De acordo com a decisão judicial, o servidor ocupava uma posição central no grupo criminoso, sendo responsável por coordenar ações internas, direcionar procedimentos administrativos e influenciar a distribuição de fiscalizações. Segundo o juiz do caso, Fernando exercia um papel “estruturante dentro do esquema” e se beneficiava diretamente de propinas pagas por empresas interessadas em vantagens fiscais.
Lotado na Delegacia Regional Tributária do ABCD, em São Bernardo do Campo, o inspetor teria atuado na manipulação de ordens de serviço de fiscalização, além de orientar alterações em registros de empresas para garantir que os processos fossem encaminhados a ele ou a aliados.

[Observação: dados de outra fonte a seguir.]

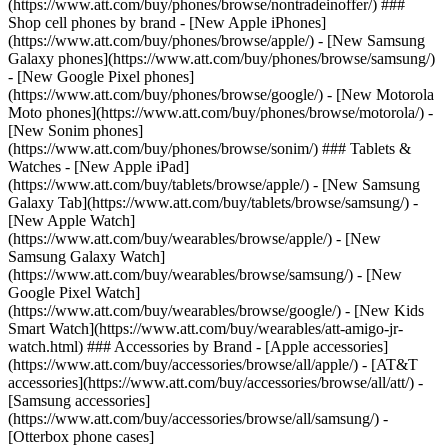
(https://www.att.com/buy/phones/browse/nontradeinoffer/) ###
Shop cell phones by brand - [New Apple iPhones]
(https://www.att.com/buy/phones/browse/apple/) - [New Samsung
Galaxy phones](https://www.att.com/buy/phones/browse/samsung/)
- [New Google Pixel phones]
(https://www.att.com/buy/phones/browse/google/) - [New Motorola
Moto phones](https://www.att.com/buy/phones/browse/motorola/) -
[New Sonim phones]
(https://www.att.com/buy/phones/browse/sonim/) ### Tablets &
Watches - [New Apple iPad]
(https://www.att.com/buy/tablets/browse/apple/) - [New Samsung
Galaxy Tab](https://www.att.com/buy/tablets/browse/samsung/) -
[New Apple Watch]
(https://www.att.com/buy/wearables/browse/apple/) - [New
Samsung Galaxy Watch]
(https://www.att.com/buy/wearables/browse/samsung/) - [New
Google Pixel Watch]
(https://www.att.com/buy/wearables/browse/google/) - [New Kids
Smart Watch](https://www.att.com/buy/wearables/att-amigo-jr-
watch.html) ### Accessories by Brand - [Apple accessories]
(https://www.att.com/buy/accessories/browse/all/apple/) - [AT&T
accessories](https://www.att.com/buy/accessories/browse/all/att/) -
[Samsung accessories]
(https://www.att.com/buy/accessories/browse/all/samsung/) -
[Otterbox phone cases]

As investigações também apontam que o grupo atuava na liberação irregular de créditos de ICMS-ST e valores acumulados de ICMS. Em mensagens obtidas pelos investigadores, há indícios de negociação de propina entre os envolvidos, incluindo relatos de pagamento por meio de bens, como eletrodomésticos.
Outro investigado é Artur Gomes da Silva Neto, apontado como principal operador do esquema. Segundo as apurações, ele teria movimentado mais de R$ 1 bilhão em vantagens ilícitas.
A operação é conduzida com apoio da Polícia Militar e ocorre como desdobramento da Operação Ícaro, que já havia revelado irregularidades no setor. Ao todo, foram cumpridos 22 mandados de busca e apreensão em cidades como São Paulo, Campinas, Vinhedo e São José dos Campos.
Durante as diligências, agentes apreenderam dinheiro em espécie, moedas estrangeiras, eletrônicos e documentos que podem ajudar a aprofundar as investigações.
O esquema, segundo o Ministério Público, envolvia a manipulação indevida de processos fiscais para beneficiar empresas mediante pagamento de propina, além de indícios de lavagem de dinheiro.
As investigações continuam e novas medidas judiciais não estão descartadas.